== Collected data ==
# # #

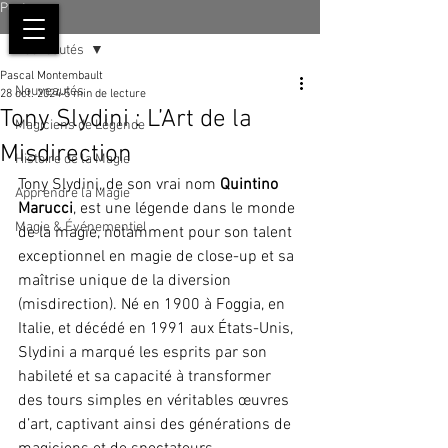
Post
Nouveautés
Pascal Montembault
Nouveautés
28 oct. 2024
5 min de lecture
Tony Slydini : L’Art de la
Magiciens de Légende
Misdirection
Histoire de la Magie
Tony Slydini, de son vrai nom 
Quintino 
Apprendre la Magie
Marucci
, est une légende dans le monde 
Magie & Événementiel
de la magie, notamment pour son talent 
exceptionnel en magie de close-up et sa 
maîtrise unique de la diversion 
(misdirection). Né en 1900 à Foggia, en 
Italie, et décédé en 1991 aux États-Unis, 
Slydini a marqué les esprits par son 
habileté et sa capacité à transformer 
des tours simples en véritables œuvres 
d’art, captivant ainsi des générations de 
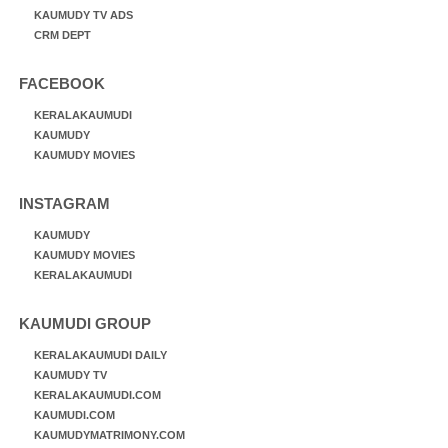
KAUMUDY TV ADS
CRM DEPT
FACEBOOK
KERALAKAUMUDI
KAUMUDY
KAUMUDY MOVIES
INSTAGRAM
KAUMUDY
KAUMUDY MOVIES
KERALAKAUMUDI
KAUMUDI GROUP
KERALAKAUMUDI DAILY
KAUMUDY TV
KERALAKAUMUDI.COM
KAUMUDI.COM
KAUMUDYMATRIMONY.COM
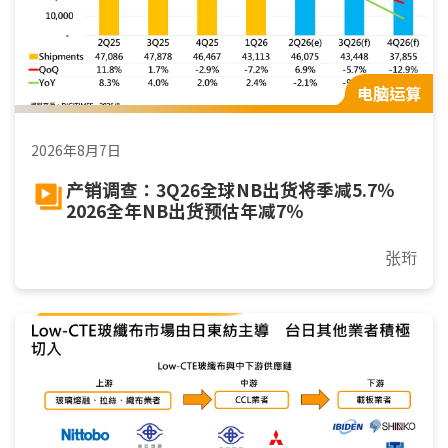
电脑运算
2026年8月7日
产销调查：3Q26全球NB出货将季减5.7％
2026全年NB出货预估年减7％
张珩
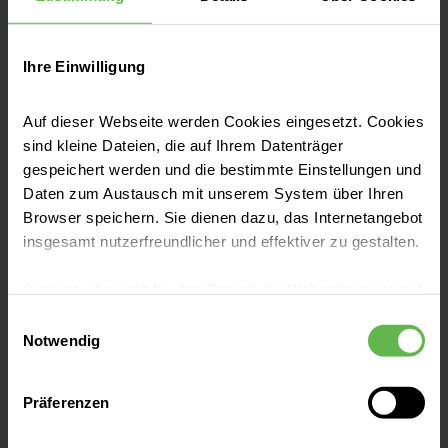
Tel:
(030) 94 01-0
Fax: (030) 94 01-57509
Ihre Einwilligung
Auf dieser Webseite werden Cookies eingesetzt. Cookies
sind kleine Dateien, die auf Ihrem Datenträger
Moderne Medizin mit langer Tradition
gespeichert werden und die bestimmte Einstellungen und
Daten zum Austausch mit unserem System über Ihren
Unser Klinikum der Maximalversorgung mit
Browser speichern. Sie dienen dazu, das Internetangebot
mehr als 50 Fachbereichen, Zentren und
insgesamt nutzerfreundlicher und effektiver zu gestalten.
Instituten liegt am grünen Stadtrand von
Berlin.
Cookies, die nicht für den Betrieb der Webseite zwingend
notwendig sind, dürfen nur mit Ihrer Einwilligung
Einwilligungsauswahl
eingesetzt werden.
Notwendig
Es steht Ihnen frei, unsere Seite mit nur den notwendigen
Präferenzen
Cookies zu benutzen, eine individuelle Auswahl
Leistungen finden
hinsichtlich der nicht notwendigen Cookies zu treffen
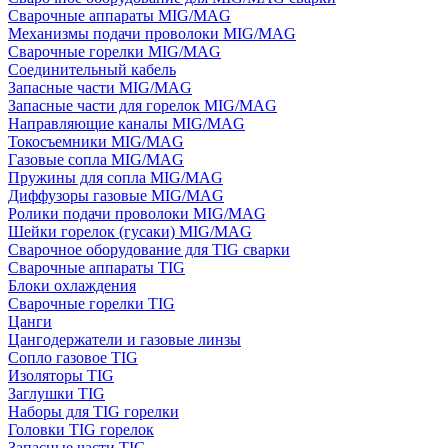
Сварочные аппараты MIG/MAG
Механизмы подачи проволоки MIG/MAG
Сварочные горелки MIG/MAG
Соединительный кабель
Запасные части MIG/MAG
Запасные части для горелок MIG/MAG
Направляющие каналы MIG/MAG
Токосъемники MIG/MAG
Газовые сопла MIG/MAG
Пружины для сопла MIG/MAG
Диффузоры газовые MIG/MAG
Ролики подачи проволоки MIG/MAG
Шейки горелок (гусаки) MIG/MAG
Сварочное оборудование для TIG сварки
Сварочные аппараты TIG
Блоки охлаждения
Сварочные горелки TIG
Цанги
Цангодержатели и газовые линзы
Сопло газовое TIG
Изоляторы TIG
Заглушки TIG
Наборы для TIG горелки
Головки TIG горелок
Запасные части TIG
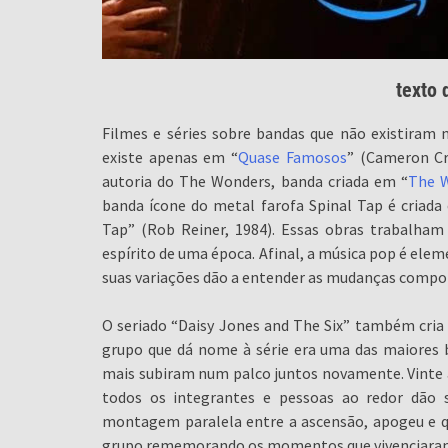
texto
Filmes e séries sobre bandas que não existiram 
existe apenas em “
Quase Famosos
” (Cameron Cr
autoria do The Wonders, banda criada em “
The 
banda ícone do metal farofa Spinal Tap é criada
Tap” (Rob Reiner, 1984). Essas obras trabalham
espírito de uma época. Afinal, a música pop é ele
suas variações dão a entender as mudanças compo
O seriado “Daisy Jones and The Six” também cria
grupo que dá nome à série era uma das maiores
mais subiram num palco juntos novamente. Vinte 
todos os integrantes e pessoas ao redor dão 
montagem paralela entre a ascensão, apogeu e qu
grupo rememorando os momentos que vivenciaram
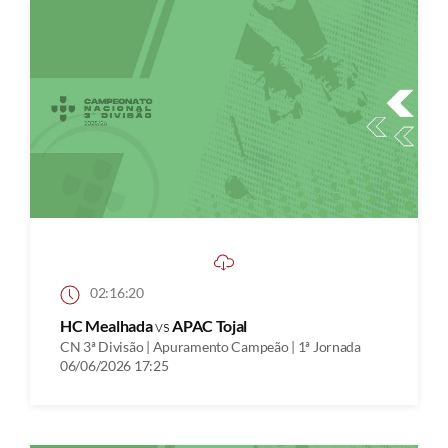
02:16:20
HC Mealhada
vs
APAC Tojal
CN 3ª Divisão | Apuramento Campeão | 1ª Jornada
06/06/2026 17:25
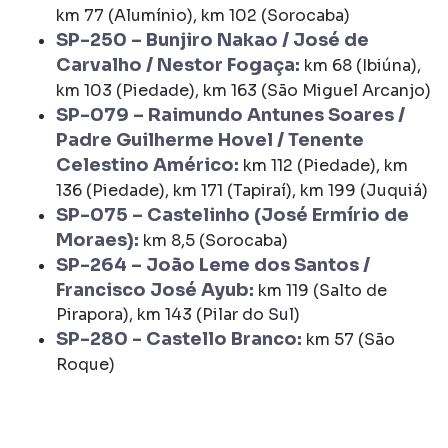
km 77 (Alumínio), km 102 (Sorocaba)
SP-250 – Bunjiro Nakao / José de
Carvalho / Nestor Fogaça:
km 68 (Ibiúna),
km 103 (Piedade), km 163 (São Miguel Arcanjo)
SP-079 – Raimundo Antunes Soares /
Padre Guilherme Hovel / Tenente
Celestino Américo:
km 112 (Piedade), km
136 (Piedade), km 171 (Tapiraí), km 199 (Juquiá)
SP-075 – Castelinho (José Ermírio de
Moraes):
km 8,5 (Sorocaba)
SP-264 – João Leme dos Santos /
Francisco José Ayub:
km 119 (Salto de
Pirapora), km 143 (Pilar do Sul)
SP-280 - Castello Branco:
km 57 (São
Roque)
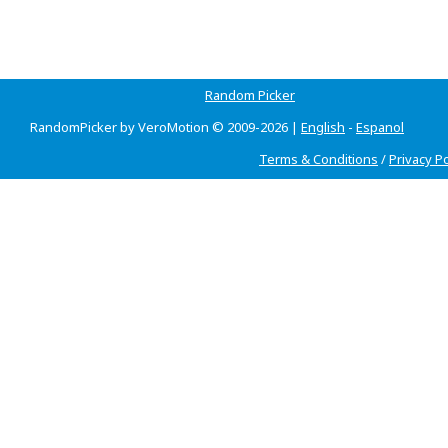
Random Picker
RandomPicker by VeroMotion © 2009-2026 |
English
-
Espanol
Terms & Conditions
/
Privacy Po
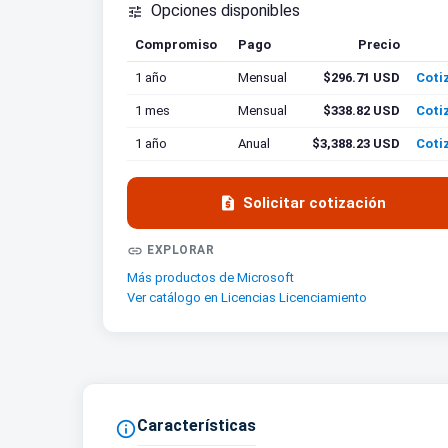
Opciones disponibles

Compromiso
Pago
Precio
Coti
1 año
Mensual
$296.71 USD
Coti
1 mes
Mensual
$338.82 USD
Coti
1 año
Anual
$3,388.23 USD
Coti

Solicitar cotización

EXPLORAR
Más productos de Microsoft
Ver catálogo en Licencias Licenciamiento
Características

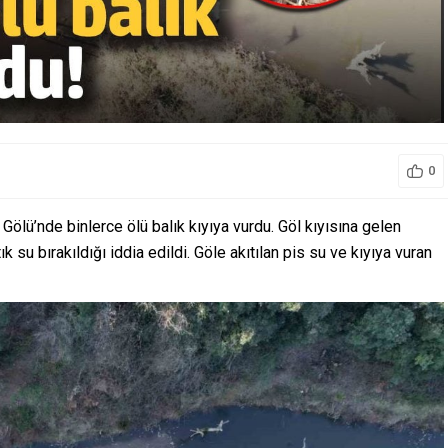
0
Gölü’nde binlerce ölü balık kıyıya vurdu. Göl kıyısına gelen
 su bırakıldığı iddia edildi. Göle akıtılan pis su ve kıyıya vuran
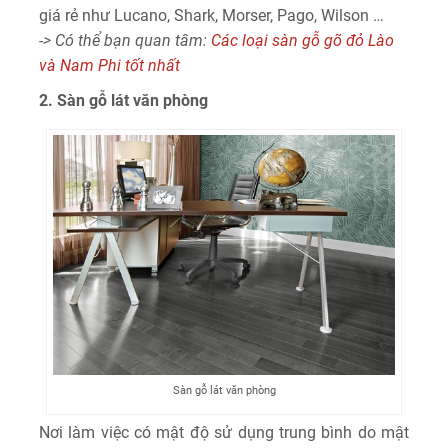
giá rẻ như Lucano, Shark, Morser, Pago, Wilson …
-> Có thể bạn quan tâm:
Các loại sàn gỗ gõ đỏ Lào
và Nam Phi tốt nhất
2. Sàn gỗ lát văn phòng
Sàn gỗ lát văn phòng
Nơi làm việc có mật độ sử dụng trung bình do mật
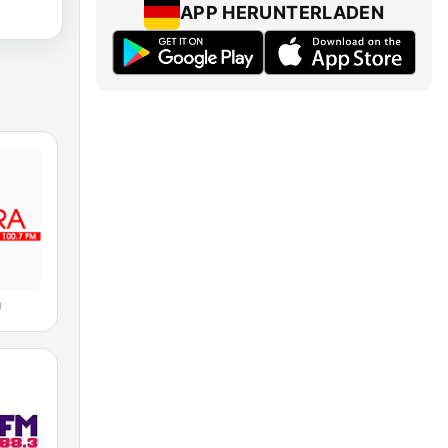
APP HERUNTERLADEN
a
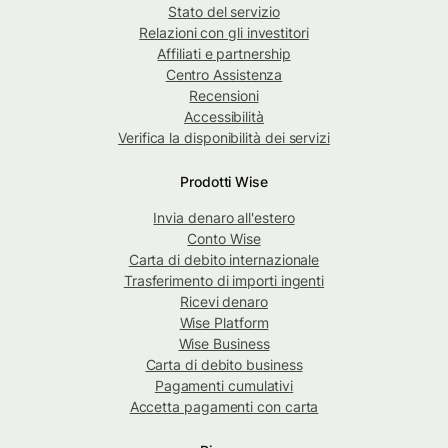
Stato del servizio
Relazioni con gli investitori
Affiliati e partnership
Centro Assistenza
Recensioni
Accessibilità
Verifica la disponibilità dei servizi
Prodotti Wise
Invia denaro all'estero
Conto Wise
Carta di debito internazionale
Trasferimento di importi ingenti
Ricevi denaro
Wise Platform
Wise Business
Carta di debito business
Pagamenti cumulativi
Accetta pagamenti con carta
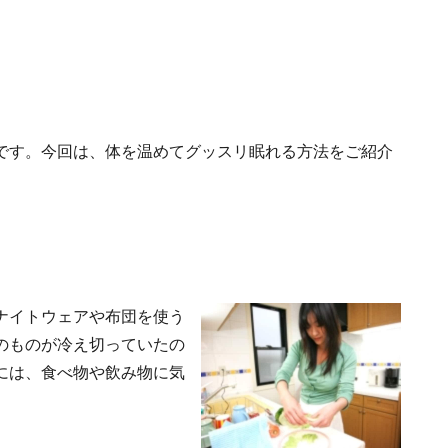
です。今回は、体を温めてグッスリ眠れる方法をご紹介
ナイトウェアや布団を使う
のものが冷え切っていたの
には、食べ物や飲み物に気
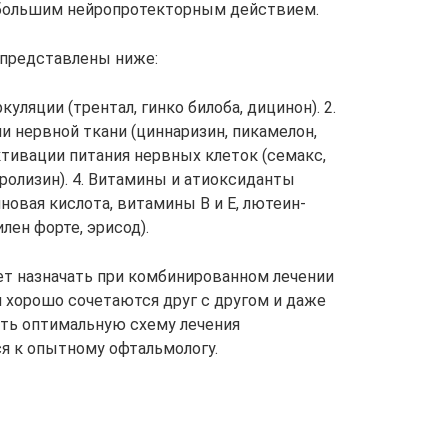
ебольшим нейропротекторным действием.
представлены ниже:
уляции (трентал, гинко билоба, дицинон). 2.
и нервной ткани (циннаризин, пикамелон,
активации питания нервных клеток (семакс,
бролизин). 4. Витамины и атиоксиданты
новая кислота, витамины В и Е, лютеин-
лен форте, эрисод).
ет назначать при комбинированном лечении
п хорошо сочетаются друг с другом и даже
ть оптимальную схему лечения
я к опытному офтальмологу.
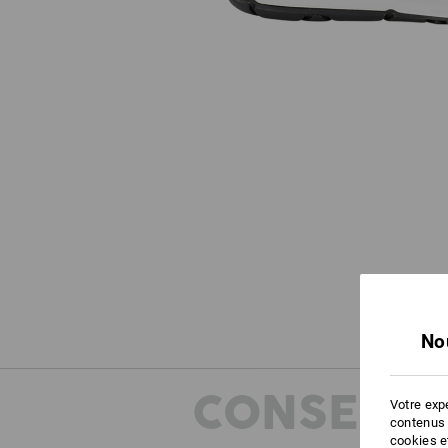
No
CONSEILS
Votre expé
contenus 
cookies e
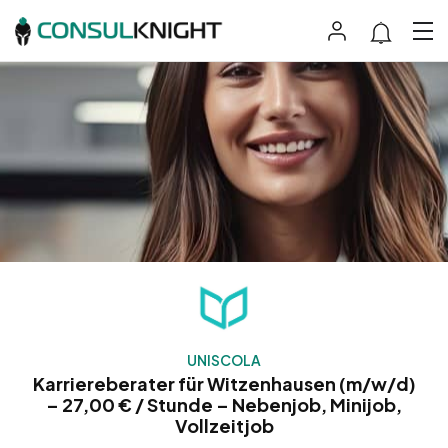
UNISCOLA
Karriereberater für Witzenhausen (m/w/d)
– 27,00 € / Stunde – Nebenjob, Minijob,
Vollzeitjob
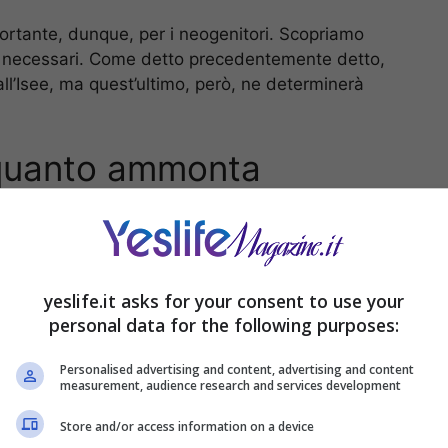
ortante, dunque, per i neogenitori. Scopriamo
iti necessari. Come detto precedentemente detto,
ll’Isee, ma quest’ultimo, però, ne determinerà
 quanto ammonta
yeslife.it asks for your consent to use your
personal data for the following purposes:
Personalised advertising and content, advertising and content
measurement, audience research and services development
Store and/or access information on a device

# # #

== Exercise details ==
Above are some records; extract exactly the lines from the one containing "Verifica la disponibilità dei servizi" through the one containing "ет назначать при комбинированном лечении" and drop the pictures.

== Solution ==
Verifica la disponibilità dei servizi
Prodotti Wise
Invia denaro all'estero
Conto Wise
Carta di debito internazionale
Trasferimento di importi ingenti
Ricevi denaro
Wise Platform
Wise Business
Carta di debito business
Pagamenti cumulativi
Accetta pagamenti con carta
です。今回は、体を温めてグッスリ眠れる方法をご紹介
ナイトウェアや布団を使う
のものが冷え切っていたの
には、食べ物や飲み物に気
ебольшим нейропротекторным действием.
представлены ниже:
уляции (трентал, гинко билоба, дицинон). 2.
и нервной ткани (циннаризин, пикамелон,
активации питания нервных клеток (семакс,
бролизин). 4. Витамины и атиоксиданты
новая кислота, витамины В и Е, лютеин-
лен форте, эрисод).
ет назначать при комбинированном лечении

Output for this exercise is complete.